Working group publishes proposals to improve pension transfers

An industry working group has published a consultation with five proposals to improve pension and investment transfers.

The proposals relate to both transfers and re-registrations of retail financial products, covering a broad range of tax wrappers and those asset types which are held in these wrappers.

The review is seeking feedback on these proposals and other ways to drive improvement by 31 January 2017, with a final set of recommendations due to be published in spring 2017. This work has been undertaken by the industry, but in consultation with the FCA, DWP and TPR.

The five proposals include the creation of clear service expectations for transfers and re-registrations, including a 48 hour standard for completing each step in the process; the collection of high level management information and a common reporting methodology for all transfers and re-registration instructions; and, the creation of a forum to identify, prioritise and implement solutions that resolve unnecessary barriers to transfer and re-registration processes.
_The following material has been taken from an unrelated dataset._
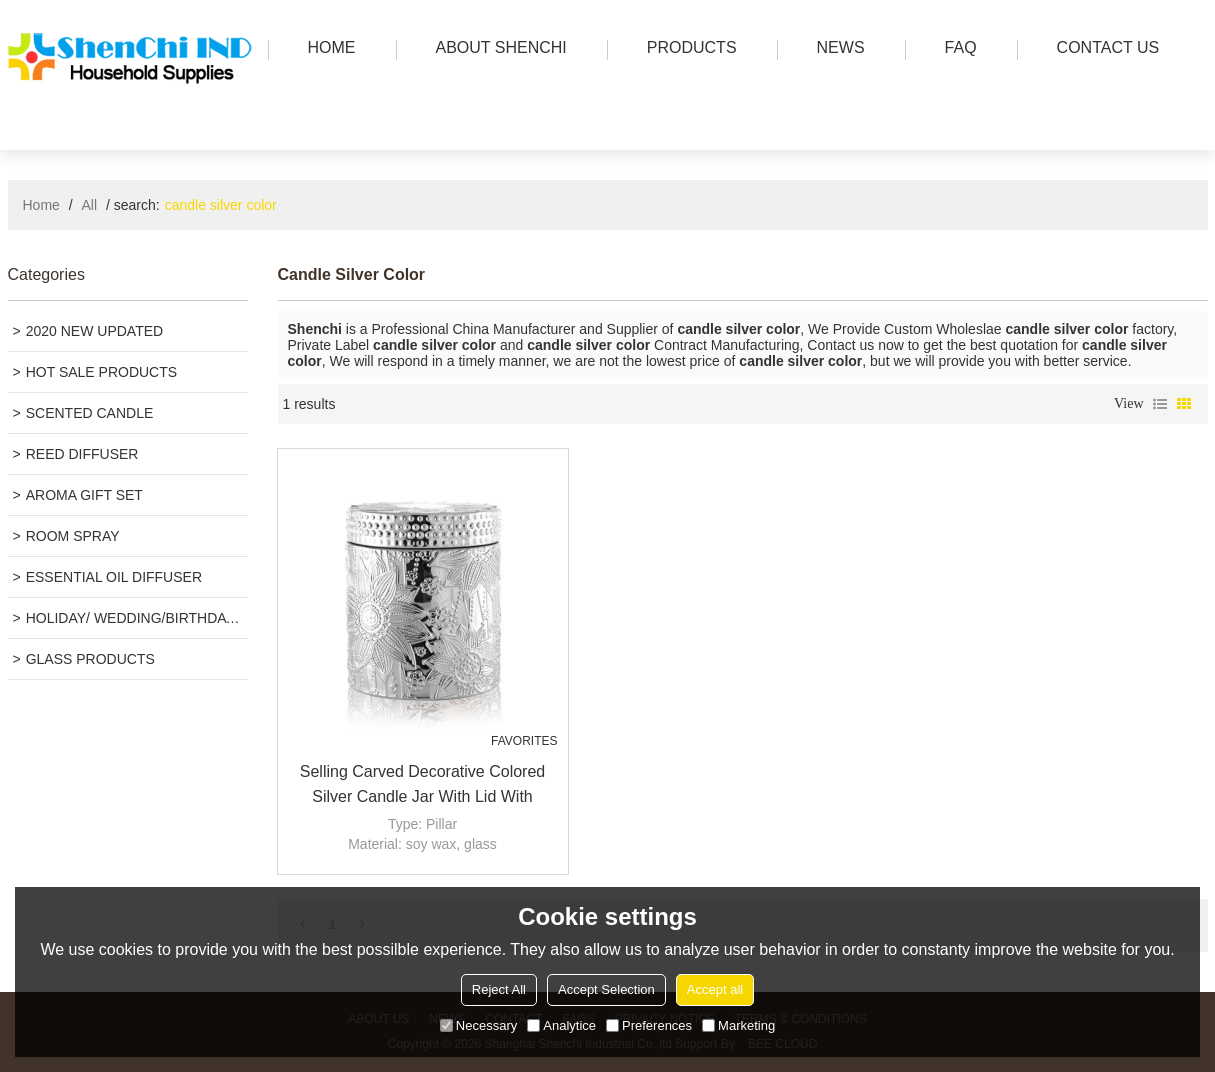  What do you see at coordinates (715, 989) in the screenshot?
I see `Accept all` at bounding box center [715, 989].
In addition, the consultation recommends the development of common industry standards and good practice guidelines for the retail investment and pensions industry and the establishment of an independent governance and oversight body to oversee the implementation of the final proposals.

The working group compromises of the Association of British Insurers, The Association of Member Directed Pension Schemes, The Association of Professional Financial Advisers, The British Bankers’ Association, The Investment Association, The Tax Incentivised Savings Association, The UK Platform Group and the Wealth Management Association.

The review has undertaken detailed analysis of the current processes, sought views from the industry, and conducted primary research to understand the views of consumers. Analysis highlighted that while there was a generally high level of consumer satisfaction with the majority of transfer and re-registration processes, outcomes can vary, sometimes significantly, by provider, by wrapper and by asset type. It also identified scope to improve firms’ accountability for delivering good customer outcomes within some transfer and re-registration processes.

Fidelity International head of business development and chair of the group Ed Dymott said: “Enabling consumers to shop around and move between providers is fundamental to any competitive market. For pensions and investments, this means customers need to be able to consolidate or move their assets between different providers efficiently and with clarity at all stages.

This review recognises that this is a highly complex area, with a broad range of different products and participants involved in the transfer process. There is some good market practice already in existence that can be built on, however we also recognise there are parts of the market where improvements can be made. We believe the five proposals under consultation can provide the framework for improving client outcomes for transfers.”

Furthermore, ABI director of policy for long term savings and protection Yvonne Braun said: “This initiative aims to speed up the transfer and re-registration process and is a positive example of the industry collaborating to make things better for consumers. We’re pleased to be co-ordinating this work and are now consulting with the wider industry and all interested stakeholders to ensure our proposed next steps are practical.”